Set up persistent storage

If you host Label Studio in the cloud, you want to set up persistent storage for uploaded task data, user images, and more in the same cloud service as your deployment.

Follow the steps relevant for your deployment. If you use Docker Compose, select the cloud service you want to use as persistent storage:

Set up Amazon S3

Set up Amazon S3 as the persistent storage for Label Studio hosted in AWS or using Docker Compose.

Create an S3 bucket

Start by creating an S3 bucket following the Amazon Simple Storage Service User Guide steps.

note

If you want to secure the data stored in the S3 bucket at rest, you can set up default server-side encryption for Amazon S3 buckets following the steps in the Amazon Simple Storage Service User Guide.

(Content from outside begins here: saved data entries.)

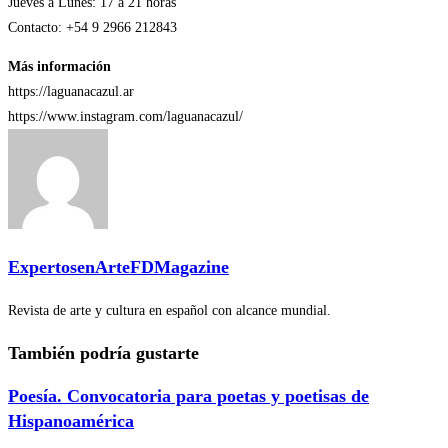
Jueves a Lunes: 17 a 21 horas
Contacto: +54 9 2966 212843
Más información
https://laguanacazul.ar
https://www.instagram.com/laguanacazul/
ExpertosenArteFDMagazine
Revista de arte y cultura en español con alcance mundial.
También podría gustarte
Poesía. Convocatoria para poetas y poetisas de
Hispanoamérica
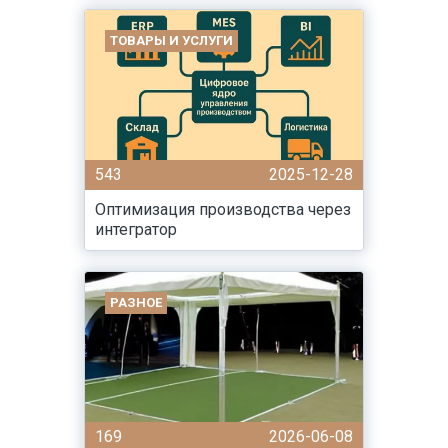
ТОВАРЫ И УСЛУГИ
543
2025-12-28
Оптимизация производства через
интегратор
РАЗНОЕ
169
2026-06-08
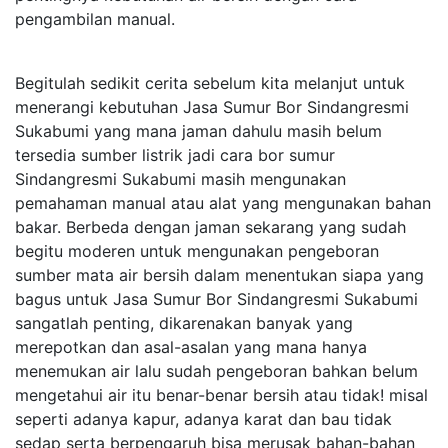
pengambilan manual.
Begitulah sedikit cerita sebelum kita melanjut untuk
menerangi kebutuhan Jasa Sumur Bor Sindangresmi
Sukabumi yang mana jaman dahulu masih belum
tersedia sumber listrik jadi cara bor sumur
Sindangresmi Sukabumi masih mengunakan
pemahaman manual atau alat yang mengunakan bahan
bakar. Berbeda dengan jaman sekarang yang sudah
begitu moderen untuk mengunakan pengeboran
sumber mata air bersih dalam menentukan siapa yang
bagus untuk Jasa Sumur Bor Sindangresmi Sukabumi
sangatlah penting, dikarenakan banyak yang
merepotkan dan asal-asalan yang mana hanya
menemukan air lalu sudah pengeboran bahkan belum
mengetahui air itu benar-benar bersih atau tidak! misal
seperti adanya kapur, adanya karat dan bau tidak
sedap serta berpengaruh bisa merusak bahan-bahan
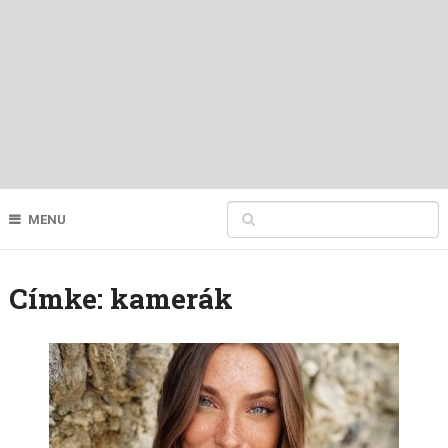
MENU
Címke:
kamerák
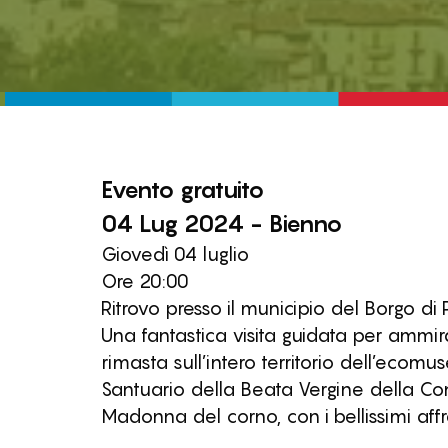
Evento
gratuito
04 Lug 2024 - Bienno
Giovedì 04 luglio
Ore 20:00
Ritrovo presso il municipio del Borgo di 
Una fantastica visita guidata per ammir
rimasta sull’intero territorio dell’ecomu
Santuario della Beata Vergine della 
Madonna del corno, con i bellissimi affr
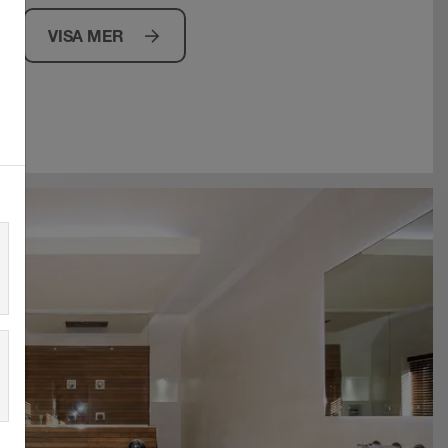
VISA MER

Configure CORS for the S3 bucket

note

In the case if you're going to use direct file upload feature and store media files like audio, video, csv you should complete this step.

Set up Cross-Origin Resource Sharing (CORS) access to your bucket. See Configuring cross-origin resource sharing (CORS) in the Amazon S3 User Guide. Use or modify the following example:

[
  {
    "AllowedHeaders": [
      "*"
    ],
    "AllowedMethods": [
      "GET",
      "PUT",
      "POST",
      "DELETE",
      "HEAD"
    ],
    "AllowedOrigins": [
      "*"
    ],
    "ExposeHeaders": [
      "x-amz-server-side-encryption",
      "x-amz-request-id",
      "x-amz-id-2"
    ],
    "MaxAgeSeconds": 3600
  }
]

Configure the S3 bucket

After you create an S3 bucket, set up the necessary IAM permissions to grant Label Studio access to your bucket. There are four ways that you can manage access to your S3 bucket:

  • Set up an IAM role with an OIDC provider (recommended).
  • Use access keys.
  • Set up an IAM role without an OIDC provider.
  • Use access keys with Docker Compose.

Select the relevant tab and follow the steps for your desired option:

note

To set up an IAM role using this method, you must have a configured and provisioned OIDC provider for your cluster. See Create an IAM OIDC provider for your cluster in the Amazon EKS User Guide.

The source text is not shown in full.